Horse Feathers’ last record, House With No Home, was very much a winter record. The thinned-out frosty compositions, the chilly melancholy, even the cover art all showed off a band who played beautifully and insistently, even as they could see their own breath. Thistled Spring contains nearly the same elements—string-driven folk songs, sweetly hushed vocals, spare, if any, percussion—and yet it gives us a much warmer sound. This is, as the title implies, the sound of rebirth. But how did they manage this shift with the same pieces in place?

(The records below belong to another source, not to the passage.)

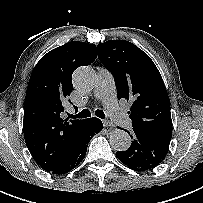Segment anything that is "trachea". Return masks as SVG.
Masks as SVG:
<instances>
[{
    "label": "trachea",
    "instance_id": "trachea-1",
    "mask_svg": "<svg viewBox=\"0 0 203 203\" xmlns=\"http://www.w3.org/2000/svg\"><path fill=\"white\" fill-rule=\"evenodd\" d=\"M91 115V112L88 109H84L82 110L80 113L76 114V115H69L70 118H78V119H83V118H87ZM95 115L99 118L104 119L105 118V114L102 110H96L95 111Z\"/></svg>",
    "mask_w": 203,
    "mask_h": 203
}]
</instances>
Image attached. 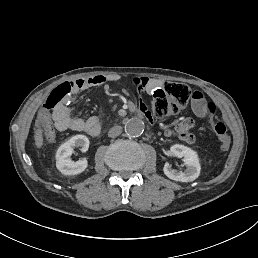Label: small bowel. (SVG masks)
Listing matches in <instances>:
<instances>
[{"instance_id": "obj_1", "label": "small bowel", "mask_w": 258, "mask_h": 258, "mask_svg": "<svg viewBox=\"0 0 258 258\" xmlns=\"http://www.w3.org/2000/svg\"><path fill=\"white\" fill-rule=\"evenodd\" d=\"M120 79L118 74L94 75L87 78H80L74 82L75 91L85 90L92 87H108L109 84L115 83ZM133 83L138 88L139 92L148 90L153 87L154 83L145 77L133 78ZM69 101L58 107L53 112L52 116H44L40 114L39 124L44 139L47 142H53L56 137V131L73 130L78 132H86L91 136H97L100 133L101 125L96 116L88 118L76 117L73 115L69 107ZM207 102L203 94L195 91L192 95L191 108L195 115L204 117L207 114ZM139 109L142 115L149 121H153V115L148 110L146 105L140 100ZM195 126V121L191 117L183 118L176 123L174 128L166 129L164 134L167 138L178 137L186 143H194L195 135L192 132Z\"/></svg>"}]
</instances>
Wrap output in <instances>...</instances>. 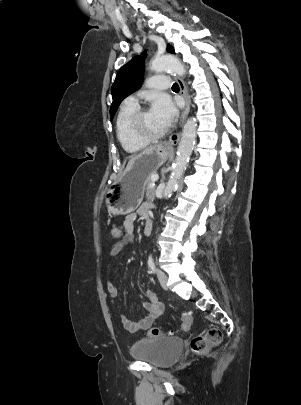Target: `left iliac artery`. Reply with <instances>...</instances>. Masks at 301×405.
<instances>
[{
	"label": "left iliac artery",
	"instance_id": "1",
	"mask_svg": "<svg viewBox=\"0 0 301 405\" xmlns=\"http://www.w3.org/2000/svg\"><path fill=\"white\" fill-rule=\"evenodd\" d=\"M148 266L151 268L152 272L155 271V264H154L153 257L151 254L149 255V258H148Z\"/></svg>",
	"mask_w": 301,
	"mask_h": 405
}]
</instances>
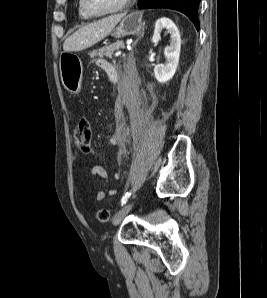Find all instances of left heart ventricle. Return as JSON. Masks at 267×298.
Here are the masks:
<instances>
[{
	"label": "left heart ventricle",
	"mask_w": 267,
	"mask_h": 298,
	"mask_svg": "<svg viewBox=\"0 0 267 298\" xmlns=\"http://www.w3.org/2000/svg\"><path fill=\"white\" fill-rule=\"evenodd\" d=\"M123 0H85L87 8L94 13H104L116 9Z\"/></svg>",
	"instance_id": "b2bd125f"
}]
</instances>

One answer comes in an addition to the recording team. Touring multi-instrumentalist Sam Cooper joins the trio on this record, and while he doesn’t change the make-up of these songs, he does add a lush warmth to them. The simmering piano on the title track fills it out beautifully, even as singer Justin Ringle trails his words back to the last album, singing of a “house that’s a tomb”. Later on, Banjo plinks lightly over the low roll of Ringle’s guitar on “Vernonia Blues”, giving off a livelier sound than anything on House With No Home. In other spots, Cooper spins guitar lines around Ringle, or weaves tiny, precise sounds through the haze of strings floated out there by Nathan Crockett and Catherine Odell. This combination, the playful and sharp amid all the blurry wandering, proves an affecting mix, one that feels more built-up, more expansive and intricate than the band’s previous work.

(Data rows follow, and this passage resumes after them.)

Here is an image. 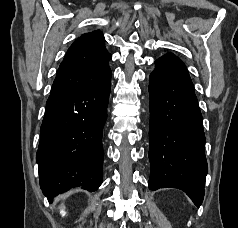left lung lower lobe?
Listing matches in <instances>:
<instances>
[{"label":"left lung lower lobe","mask_w":238,"mask_h":228,"mask_svg":"<svg viewBox=\"0 0 238 228\" xmlns=\"http://www.w3.org/2000/svg\"><path fill=\"white\" fill-rule=\"evenodd\" d=\"M155 65L149 78V189H181L199 207L208 168L194 86L174 54H165Z\"/></svg>","instance_id":"0a47b994"}]
</instances>
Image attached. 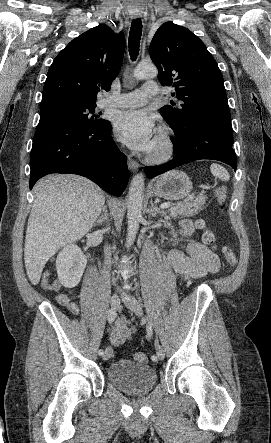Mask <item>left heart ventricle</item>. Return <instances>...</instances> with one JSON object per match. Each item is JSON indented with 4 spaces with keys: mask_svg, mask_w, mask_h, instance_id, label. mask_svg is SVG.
I'll return each instance as SVG.
<instances>
[{
    "mask_svg": "<svg viewBox=\"0 0 271 443\" xmlns=\"http://www.w3.org/2000/svg\"><path fill=\"white\" fill-rule=\"evenodd\" d=\"M159 145H160L159 141H158L157 137H155V140H154V143H153L151 151L157 150L159 148Z\"/></svg>",
    "mask_w": 271,
    "mask_h": 443,
    "instance_id": "left-heart-ventricle-1",
    "label": "left heart ventricle"
}]
</instances>
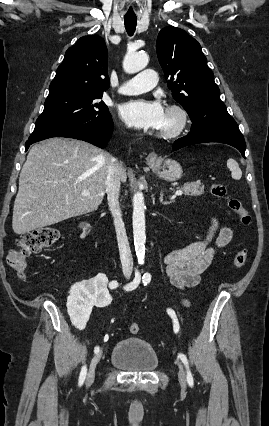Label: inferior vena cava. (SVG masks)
Instances as JSON below:
<instances>
[{
	"mask_svg": "<svg viewBox=\"0 0 269 426\" xmlns=\"http://www.w3.org/2000/svg\"><path fill=\"white\" fill-rule=\"evenodd\" d=\"M120 171L121 164H119L115 158L112 157L110 166L108 168L107 180H106V193L108 199V206L114 218V226L116 230V236L118 241L120 259L122 263V269L125 275H130L133 270V260L129 247L124 222L122 220L121 209L119 206V194H120Z\"/></svg>",
	"mask_w": 269,
	"mask_h": 426,
	"instance_id": "1",
	"label": "inferior vena cava"
}]
</instances>
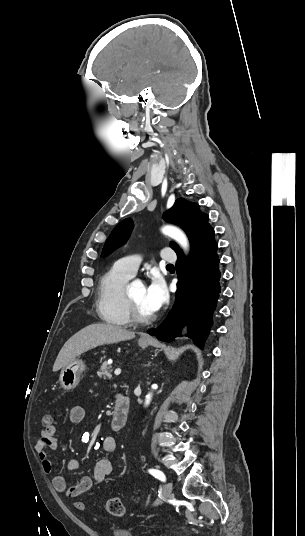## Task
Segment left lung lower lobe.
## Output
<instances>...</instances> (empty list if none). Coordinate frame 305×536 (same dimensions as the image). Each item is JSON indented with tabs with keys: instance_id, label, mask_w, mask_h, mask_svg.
<instances>
[{
	"instance_id": "1",
	"label": "left lung lower lobe",
	"mask_w": 305,
	"mask_h": 536,
	"mask_svg": "<svg viewBox=\"0 0 305 536\" xmlns=\"http://www.w3.org/2000/svg\"><path fill=\"white\" fill-rule=\"evenodd\" d=\"M177 256L179 281L176 302L162 324L148 333L159 340L170 342L180 334L179 328L187 324V336L203 348V341L212 325L211 315L221 291L214 229L210 228L195 242L188 258L183 253Z\"/></svg>"
}]
</instances>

On top of that, Ringle’s singing is in top form. He’s still got an unassuming hush to that curling voice, but with a thicker foundation, he pushes himself a little bit, earning a new hopeful emotion by pulling every bit of feeling out of each phrase, each word, each syllable. He’s not totally belting it out here, but there’s just a bit more body to his singing. He’s up in the mix, and responds to the spotlight with a voice of surprising strength. The way he reaches up with each line on “The Drought” shows a pleading desperation, while the way he cuts and staggers lines on “Belly of June” shows off a newfound hope, an insistence to press on.

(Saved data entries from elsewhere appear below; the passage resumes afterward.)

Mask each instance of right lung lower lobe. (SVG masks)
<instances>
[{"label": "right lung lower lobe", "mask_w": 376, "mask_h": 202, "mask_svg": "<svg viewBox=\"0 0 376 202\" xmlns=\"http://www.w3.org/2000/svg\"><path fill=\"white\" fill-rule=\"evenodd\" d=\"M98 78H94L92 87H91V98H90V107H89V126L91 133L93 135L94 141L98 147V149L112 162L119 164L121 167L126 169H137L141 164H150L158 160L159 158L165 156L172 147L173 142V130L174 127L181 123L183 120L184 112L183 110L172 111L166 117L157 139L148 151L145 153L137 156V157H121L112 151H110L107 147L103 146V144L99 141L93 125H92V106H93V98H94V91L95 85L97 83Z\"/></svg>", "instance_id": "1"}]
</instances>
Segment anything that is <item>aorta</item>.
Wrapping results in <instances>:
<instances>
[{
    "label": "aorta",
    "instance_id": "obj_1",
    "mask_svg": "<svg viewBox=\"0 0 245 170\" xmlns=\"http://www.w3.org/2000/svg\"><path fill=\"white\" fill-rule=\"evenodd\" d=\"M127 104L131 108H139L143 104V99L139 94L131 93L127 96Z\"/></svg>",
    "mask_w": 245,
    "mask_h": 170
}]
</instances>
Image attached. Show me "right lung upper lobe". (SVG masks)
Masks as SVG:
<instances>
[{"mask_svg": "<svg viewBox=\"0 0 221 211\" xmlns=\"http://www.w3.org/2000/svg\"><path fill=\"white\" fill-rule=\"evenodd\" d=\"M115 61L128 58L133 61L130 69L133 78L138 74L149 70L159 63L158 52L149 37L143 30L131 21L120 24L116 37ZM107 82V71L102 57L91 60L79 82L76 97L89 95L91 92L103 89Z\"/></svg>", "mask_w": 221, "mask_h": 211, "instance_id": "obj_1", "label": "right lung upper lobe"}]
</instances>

Horse Feathers press on because, even in the warmth and new growth of the record, there are wounds to heal. The heartache and pain Ringle has always sung about is here, but on Thistled Spring it all feels more bedded down in the past. The reach of that hurt, its ability to haunt, is stilted as they move on to fresh starts. “Come to me like a lover,” Ringle sings at one point, not in pining want to a former beau, but to a new someone, someone he’s in those exciting brand-new days with.


Even when things are at their most bleak—Ringle closes “The Drought” singing, “There’s no reason to try” as the sky refuses to rain—the band is just setting up a rebirth to come. House With No Home was a comfort because its melancholy was beautiful, but also relatable. There’s something cathartic in seeing another’s isolation. Thistled Spring, however, is bracing because it refuses to wallow anymore. It recognizes all the past’s ache, and gives it a sound, but the album turns itself over to hope in the end. The last line of the record—“At winter’s end, you may come back to life”—sums it all up perfectly, that nod to the dark past, that insistent hope for the brighter future, which—now three excellent albums in—looks to be where Horse Feathers are headed.